Chronic pain is the most suffering mind-body condition. The standard medical approach is still based on Descartes’s theory that does not work for many complicated conditions such as chronic pain (
1). Among different types of pain, the headache is one of the most typical symptoms that causes patients come to clinics (
2). After identifying the medical defect in headache management, there are growing numbers of people who have tendency to complementary and multi-dimensional therapies (
3). But, even now, research is evolving to discover the role of mind and body in such treatments.
Ever since Melzak launched his widely known hypothesis about pain (
4), scholars have discussed the relative competency of psychological and cognitive aspects in pain perception. Drawing on technology such as functional MRI, researchers conclusively investigated psychotherapies to alleviate pain (
5,
6). In parallel with these studies, scholars have found an inherent overlap between neural networks involved in chronic pain and brain regions involved in attention mechanisms (
7). The aforementioned evidence organizes a deep argument for identifying the importance of cognition (as the intermediate mechanism) in pain perception. In recent years, there has been considerable interest in the role of top-down attention-centered processes in pain control (
8). These important studies on pain have found that attentional processes and cognitive components can change the way that painful stimuli are explicated by the brain and consequently have provided persuasive resources that cognitive psychotherapies have tremendous potential in the management of chronic pain (
9).
Recently, in a new framework, a model of pain management has hypothesized that there is an important role in central attentional processes in the brain for pain. This model proposes that psychotherapies primary affect cognitive content and cognitive process in chronic pain control (
10).
In pain management, mindfulness-based cognitive therapy (MBCT) is one of the innovative psychotherapies recently applied to chronic pain management (
11) and preliminary evidence supports this approach (predominantly compared with inactive control conditions) for headache management (
12). The MBCT protocol successfully targets the key cognitive mechanism because MBCT combines cognitive behavioral therapy with mindfulness-based techniques to produce an integrated method that could virtually lead to synergistic results (
13). Because of its integrated nature, MBCT has the potential to improve upon the outcomes reported with subgroup approaches (CBT, MBSR). MBCT has been found to target pain catastrophizing, pain acceptance, and headache management self-efficacy (
12).
Preliminary evidence has indicated that this method is acceptable, feasible, and well-tolerated and compared to TAU control conditions, is effective for pain management (
13). However, the mechanisms through which these changes occur are still vague. A major defect in much of the empirical research using MBCT is that, most of them have only focused on cognitive content, and taken together, inquiry research about the pain-related cognitive processing has been neglected. Unless patients adopt appropriate cognitive processing, longstanding enhancement will not be attained. In order to analyze that how psychotherapies such as MBCT work, we need for the examination of mechanisms through which the MBCT affects chronic pain, including pain-related cognitive processing.

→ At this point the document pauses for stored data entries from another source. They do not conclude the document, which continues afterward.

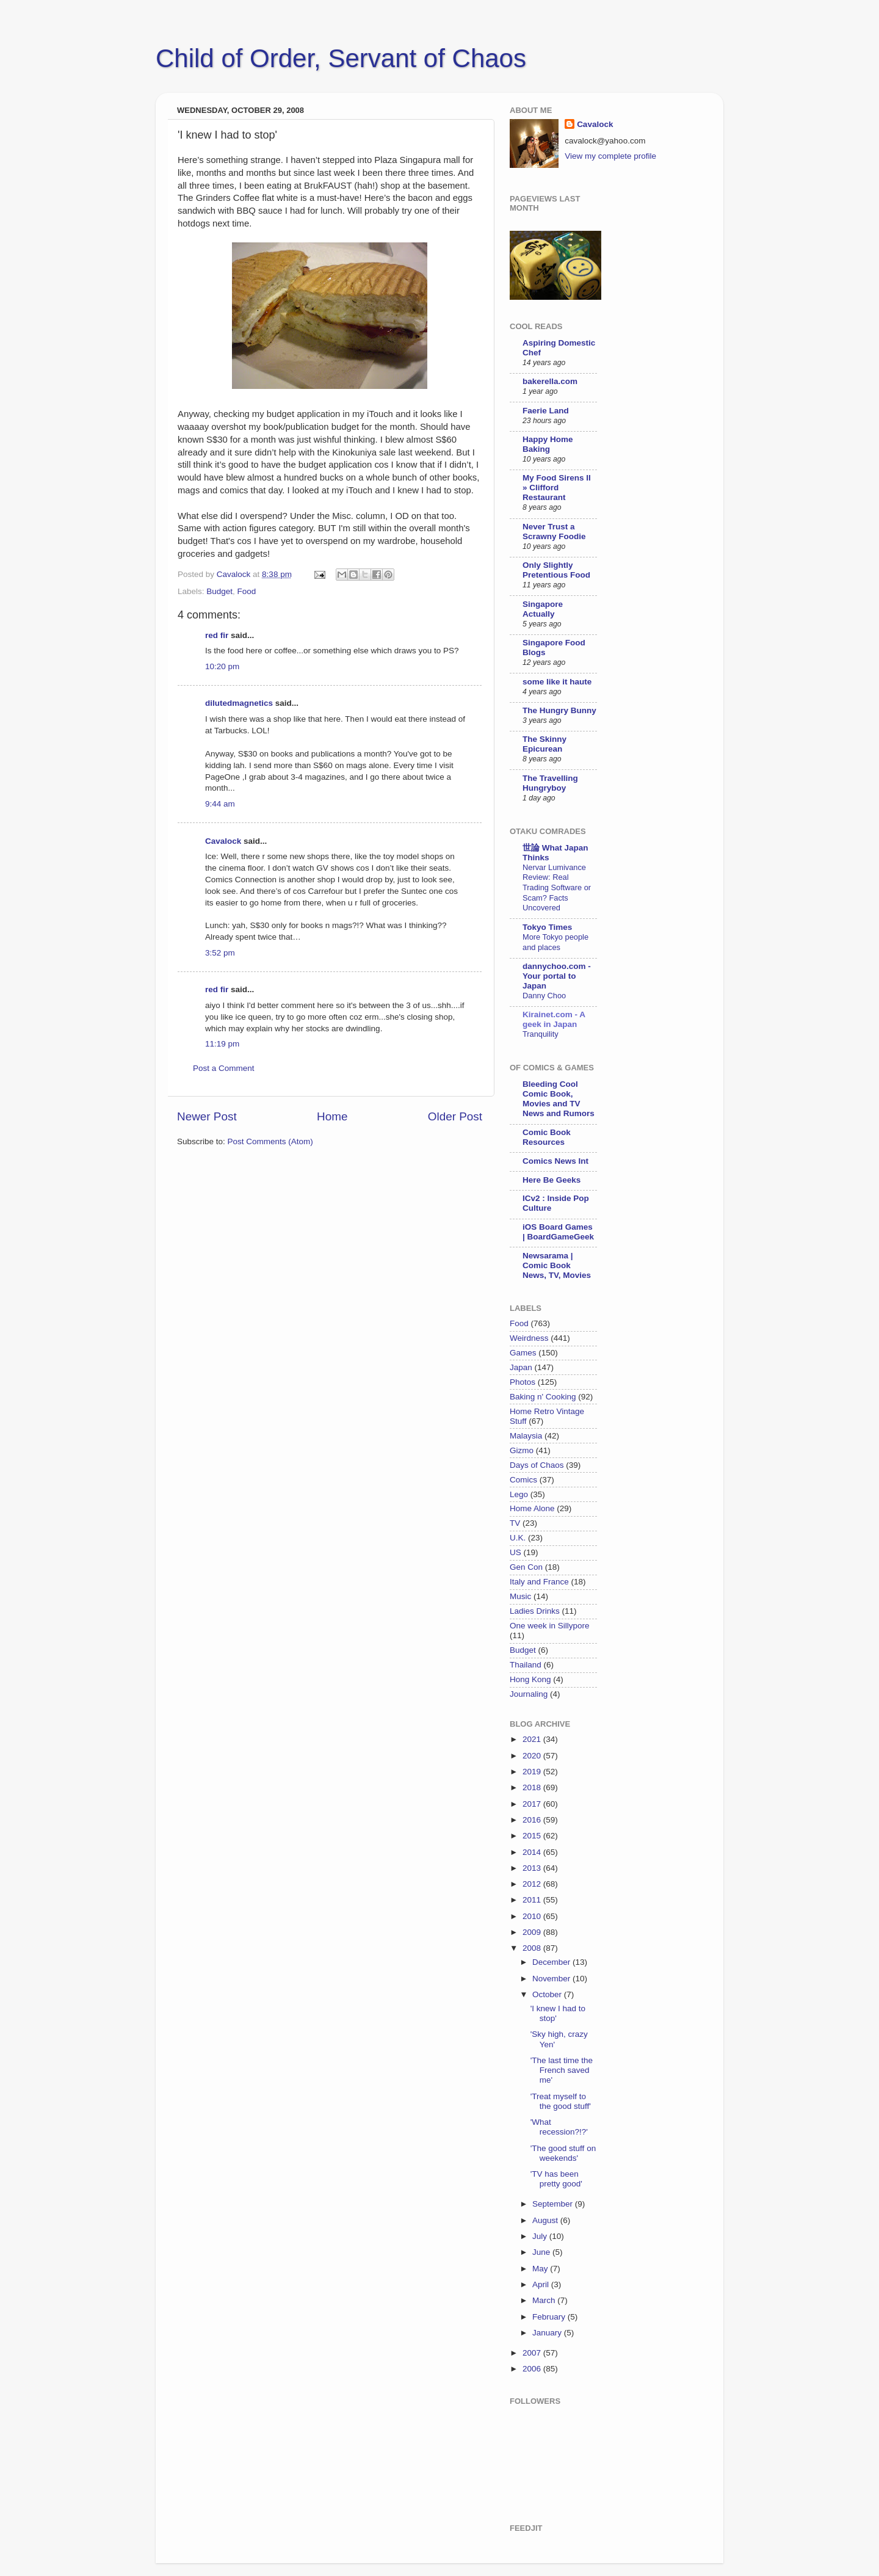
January (548, 2332)
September (553, 2203)
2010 (533, 1916)
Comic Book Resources (547, 1137)
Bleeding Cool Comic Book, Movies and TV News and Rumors (559, 1098)
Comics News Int (555, 1161)
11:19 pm (222, 1043)
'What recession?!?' (559, 2126)
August (546, 2220)
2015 (533, 1835)
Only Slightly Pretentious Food (556, 570)
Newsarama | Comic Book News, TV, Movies (557, 1265)
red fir (216, 635)
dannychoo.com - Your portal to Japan (557, 976)
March (544, 2300)
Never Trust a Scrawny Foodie (554, 531)
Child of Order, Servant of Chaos (341, 58)
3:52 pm (220, 952)
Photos (522, 1382)
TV (515, 1523)
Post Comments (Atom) (270, 1141)
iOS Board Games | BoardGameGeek (558, 1231)
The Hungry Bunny (559, 710)
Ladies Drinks (535, 1611)
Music (520, 1596)
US (515, 1552)
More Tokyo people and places (555, 942)
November (552, 1978)
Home (332, 1116)
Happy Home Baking (548, 444)
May (541, 2268)
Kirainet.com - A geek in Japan (554, 1019)
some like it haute (557, 681)
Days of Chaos (537, 1465)
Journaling (529, 1694)
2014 (533, 1852)
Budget (219, 591)
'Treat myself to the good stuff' (560, 2101)
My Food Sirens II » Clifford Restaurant (557, 487)
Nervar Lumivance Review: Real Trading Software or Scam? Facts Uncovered (557, 888)
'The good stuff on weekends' (563, 2153)
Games (523, 1352)
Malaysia (526, 1435)
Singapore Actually (543, 609)
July (540, 2236)
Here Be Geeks (552, 1180)
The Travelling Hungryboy (550, 783)
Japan (521, 1367)
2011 (533, 1899)
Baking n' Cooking (543, 1396)
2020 (533, 1755)
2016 (533, 1819)
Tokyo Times (547, 927)
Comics (523, 1479)
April (541, 2284)
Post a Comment (224, 1068)
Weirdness (529, 1338)
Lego (519, 1494)
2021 (533, 1739)
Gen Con (526, 1567)
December (552, 1962)
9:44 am (220, 803)
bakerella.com (550, 381)
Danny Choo (544, 995)
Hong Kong (530, 1679)
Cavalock (223, 841)
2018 (533, 1787)
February (550, 2316)
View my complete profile (610, 156)
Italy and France (539, 1581)
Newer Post (207, 1116)
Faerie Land (546, 410)
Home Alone (532, 1508)
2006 (533, 2368)
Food (246, 591)
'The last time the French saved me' (561, 2070)
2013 (533, 1868)
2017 (533, 1804)
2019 (533, 1771)
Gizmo (522, 1450)
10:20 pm (222, 666)
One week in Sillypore (550, 1625)
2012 (533, 1883)
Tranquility (541, 1034)
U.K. (518, 1537)
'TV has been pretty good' (556, 2178)
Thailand (525, 1664)
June (542, 2252)
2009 (533, 1932)
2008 (533, 1948)
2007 (533, 2352)
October (548, 1994)
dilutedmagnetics (239, 703)
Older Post (455, 1116)
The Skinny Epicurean (544, 744)
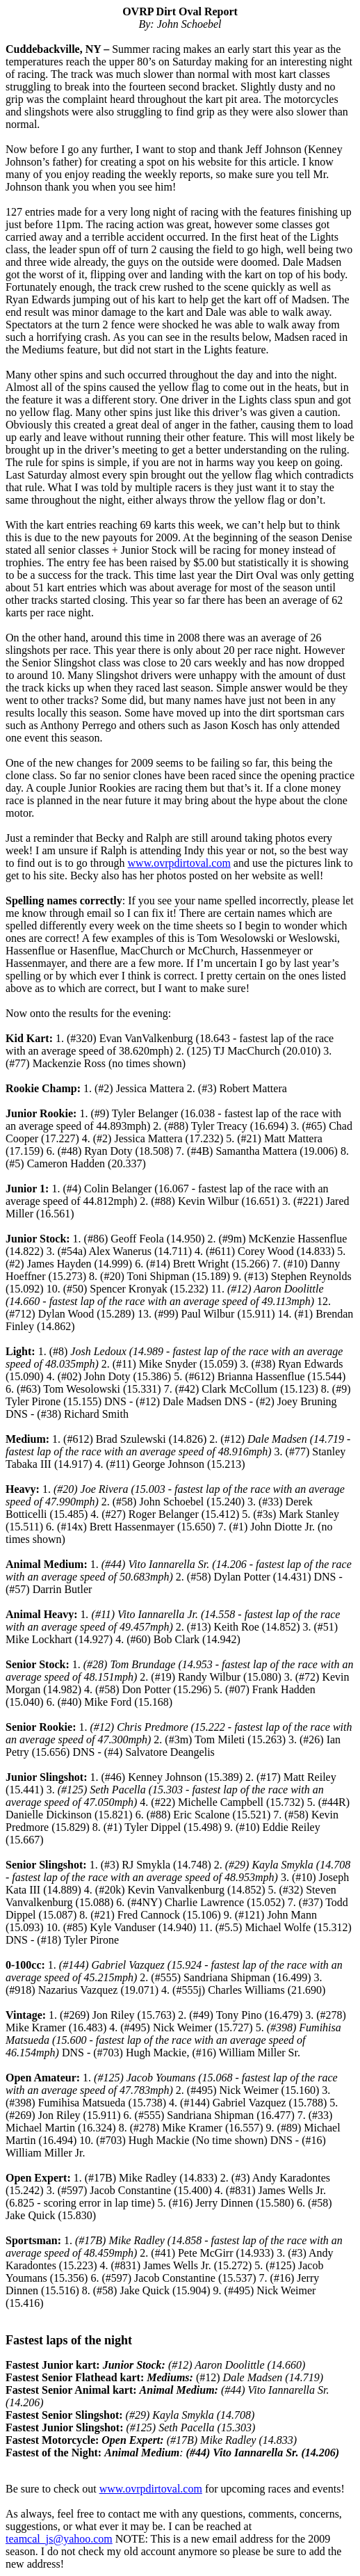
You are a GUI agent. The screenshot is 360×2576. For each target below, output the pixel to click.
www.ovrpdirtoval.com (179, 863)
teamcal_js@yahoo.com (59, 2539)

There is considerable ambiguity about the cognitive process during MBCT. Surely, the reason for this overlooked aspect is the lack of an integrated tool that incorporates different types of cognitive processing during pain experience.
Recently, based on a content review of attentional processing during pain perception and with the aim of providing a pure assessment of the pain-related cognitive process, Day et al. defined four categories of pain-related cognitive processes (
14), as follows:
1. Pain diversion: This kind of cognitive processing includes attempts to divert attention from the pain (with clauses like, I divert my attention away from the pain to something else).
2. Pain distancing: It includes considering pain sensations, but with re-explaining to make them distant from oneself (Dissociate) or reinterpreting the pain more positively (Reappraisal) (with clauses like, I think about the pain in a different way so that it is more bearable).
3. Pain openness: This processing style involves two distinct adaptive attention processes; “Non-Judgment” processing or non-reactive and non-judgmental monitoring about pain sensations and “acceptance processing” or pain acceptance (with clauses like, I am aware of my pain but do not see it as good or bad).
4. Pain focus: Pain focus processing style involves two distinct processes; absorption or voluntary attentional focus and rumination or more-or-less involuntary attention focus on pain (with clauses like, I pay close attention to the pain I am experiencing) (
15).
So far, no study has examined pain-related cognitive processing during MBCT and other psychotherapies.
There is yet no research evaluating pain-related cognitive processing during MBCT intervention in a randomized controlled trial (RCT). The complicated analysis of research evidence showed that the psychotherapies are nearly twice as effectual as “nonspecific” or placebo treatments, which seek to induce positive expectations in clients (
16). Based on the cognitive approach, the therapeutic connection between the therapist and the client is one of the prerequisites for treatment (
16). to obtain pure therapeutic results, such therapeutic relationships should be deleted from final outcomes.
Some researchers declare that the psychosocial treatment research should not only depend on the traditional design of psychotherapy group versus delayed or waitlist control group, but should comprise an attention placebo control (APC) arm to evaluate the specific effects of intervention (
17). However, no scholars have designed to examine on a properly controlled trial into the accurate MBCT efficacy.